After mature consideration of his position, his powerlessness, and the difficulties that beset him, with the horrors impending over Natalie, poor Charlie Balgonie felt maddened, crushed, and heart-broken. Could he see her perish without a struggle, an effort, however reckless, fruitless, and futile, on her behalf, even if he pistoled the executioner? Could he know that she too, probably, would die, in agony and mutilation, a horrible and ignominious death,—she, so gentle, delicate, and pure,—and would he survive it?

"Hearts will break in this life," says a recent writer; "it is the nature of them; but if God wills it, and it were possible, it is honester, braver, and nobler to live than to die." Most true; but to live is to hope. Balgonie vaguely, but sternly, resolved that he would do something, or—like the hero of a melodrama—"die in the attempt;" but being a poor, bewildered, loving young fellow, he could in no way practically see what that something might be.

Let not the reader flatter himself or herself that their own beloved country was entirely free from legal barbarism at this time; for in the very year of Ivan's murder,—the fourth year of the reign of His Majesty George III.,—a woman was burned at the stake in Ilchester for poisoning her husband. During the reign of his son, more than one head was chopped off for treason; and women were flogged by tap of drum, for petty theft, at the Market Cross of Edinburgh. Neither need the superstitions of the poor Muscovites excite surprise, when we find, in 1867, Highlanders in Scotland putting clay figures into running streams to bring consumption and wasting upon their enemies; burying a living cock (as the Pagan sacrificed to Hermes) to cure epilepsy; and a woman in Somersetshire* cooking toads in a pan, exactly as the "black and midnight hags" did in the days of Macbeth, for the amiable purpose of bewitching her neighbours. So truly does the world reproduce itself, in spite of its boasted civilisation.

* Western Gazette, September, 1867.

The next day was not far advanced when Balgonie was summoned by General Weymarn, whose staff he had been resolving to quit; but for what purpose, or whither to go, he knew not.

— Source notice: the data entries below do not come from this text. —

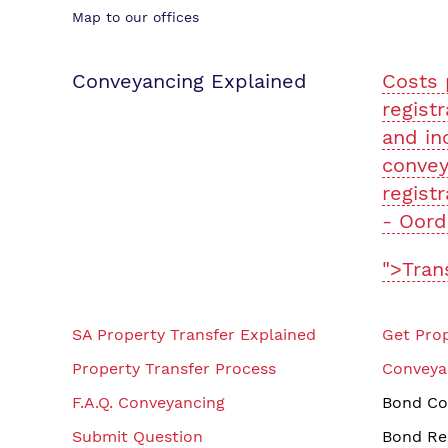
Map to our offices
Conveyancing Explained
Costs 
registr
and in
convey
registr
- Oord
">Tran
SA Property Transfer Explained
Get Prop
Property Transfer Process
Conveya
F.A.Q. Conveyancing
Bond Co
Submit Question
Bond Re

With something of a shudder, he beheld the Stepniak—the comrade and confederate of the late Nicholas Paulovitch—leaving the General's quarters.

Save that he wore the scarlet livery of his new trade,—torture and death,—he was unchanged, and was the same hideous and ill-visaged giant—with square shoulders, enormous beard, mouse-like eyes, hair shorn off straight across the beetlebrows, and the pine-apple shaped head—whom Balgonie had seen in the hut where the wretched Podatchkine perished. He was now public executioner of St. Petersburg: under his felon hands had poor Mierowitz and Mariolizza been, and erelong would Natalie be!

Weymarn was a grave and stern, yet not unkind, old soldier; and, on perceiving that his young aide-de-camp looked pale, he spoke to him with unusual kindness, and added:—

"I am sorry to say, that I have a new duty of importance for you to perform."

"Thanks, General; any excitement is better than—than idleness."

"True. You will have to ride to Schlusselburg with an escort, composed of six Cossacks of the Imperial Guard, and bring hither in a kabitka the sum of eighty thousand roubles, which are there in canvas bags, sealed. They have been levied on the estates of the Count Mierowitz. You will receive them from the officer commanding there: give a signed receipt, and deliver them into the Imperial Treasury."